# Python 101
Python is a high-level, interpreted, general purpose and open source programming language (build anything). It is a dynamically typed and garbage-collected language. Python supports multiple programming paradigms.
Python was first released in 1991. With a strong community a lot of packages for data emerged. Python is a popular choice for data science and data engineering tasks.

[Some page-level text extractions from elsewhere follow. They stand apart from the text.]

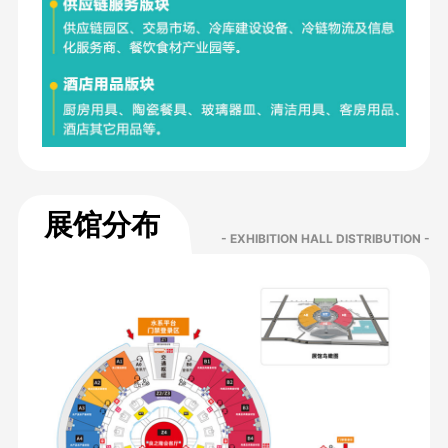
展馆分布
- EXHIBITION HALL DISTRIBUTION -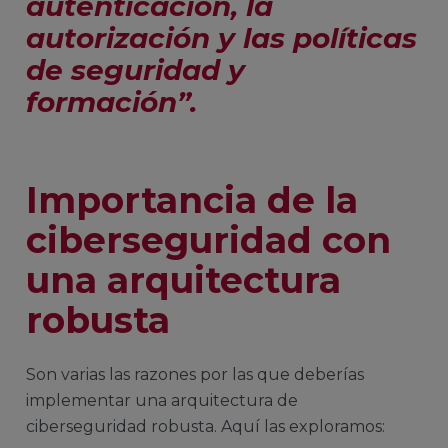
autenticación, la
autorización y las políticas
de seguridad y
formación”
.
Importancia de la
ciberseguridad con
una arquitectura
robusta
Son varias las razones por las que deberías
implementar una arquitectura de
ciberseguridad robusta. Aquí las exploramos: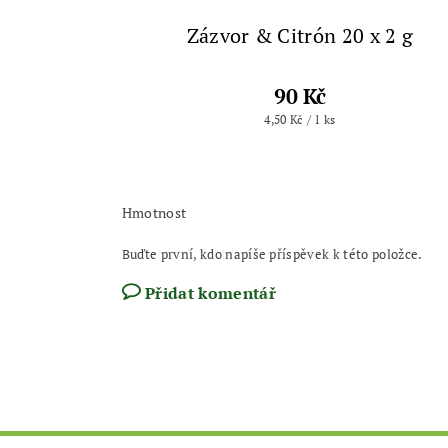
Zázvor & Citrón 20 x 2 g
90 Kč
4,50 Kč / 1 ks
Hmotnost
Buďte první, kdo napíše příspěvek k této položce.
Přidat komentář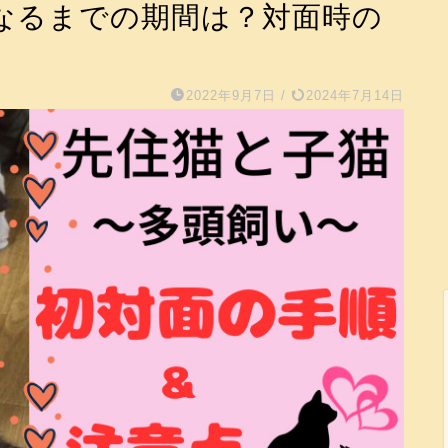
なるまでの期間は？対面時の
2022年9月7日
/
2024年7月14日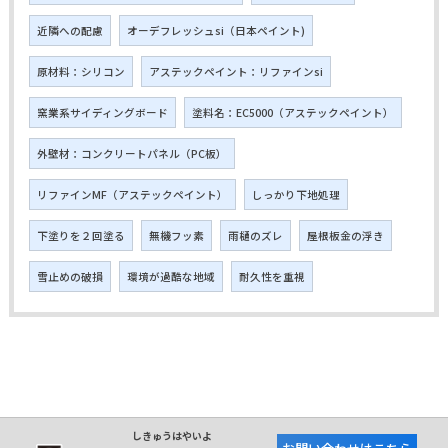
近隣への配慮
オーデフレッシュsi（日本ペイント)
原材料：シリコン
アステックペイント：リファインsi
窯業系サイディングボード
塗料名：EC5000（アステックペイント）
外壁材：コンクリートパネル（PC板）
リファインMF（アステックペイント）
しっかり下地処理
下塗りを２回塗る
無機フッ素
雨樋のズレ
屋根板金の浮き
雪止めの破損
環境が過酷な地域
耐久性を重視
しきゅうはやいよ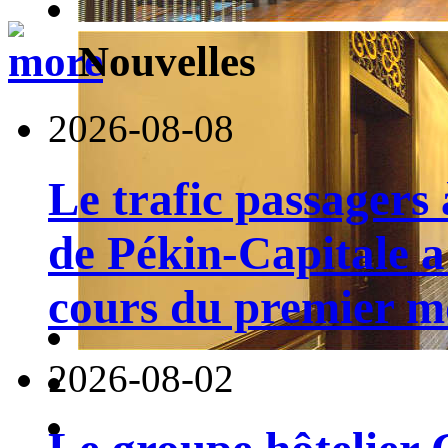
Nouvelles
2026-08-08
Le trafic passagers 
de Pékin-Capitale 
cours du premier moi
2026-08-02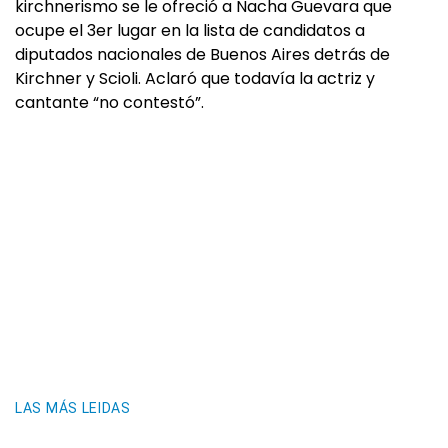
kirchnerismo se le ofreció a Nacha Guevara que
ocupe el 3er lugar en la lista de candidatos a
diputados nacionales de Buenos Aires detrás de
Kirchner y Scioli. Aclaró que todavía la actriz y
cantante “no contestó”.
LAS MÁS LEIDAS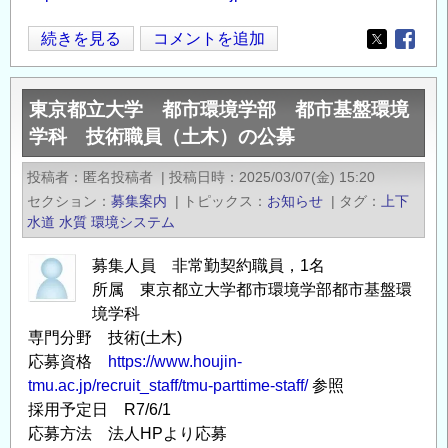
て
員、
の
〈募
続きを見る
コメントを追加
副
Opens in
Opens
集〉
主
令
任
東京都立大学 都市環境学部 都市基盤環境
和
研
学科 技術職員（土木）の公募
7
究
年
員
投稿者
匿名投稿者
|
投稿日時
2025/03/07(金) 15:20
度
も
セクション
募集案内
|
トピックス
お知らせ
|
タグ
上下
「解
し
水道
水質
環境システム
体
く
工
募集人員 非常勤契約職員，1名
は
事
所属 東京都立大学都市環境学部都市基盤環
研
業
境学科
究
専門分野 技術(土木)
に
員
応募資格
https://www.houjin-
係
公
tmu.ac.jp/recruit_staff/tmu-parttime-staff/
参照
る
募
採用予定日 R7/6/1
調
情
応募方法 法人HPより応募
査・
報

This notebook provides a short and fast overview of the Python language with small practical exercises. The focus is on syntax, to get you minimally familiar with Python to work through the DE Accelerated content without any problems. You can skip ahead to the exercises for testing your knowledge directly. For more details around Python please refer to the [official documentation](https://www.python.org/).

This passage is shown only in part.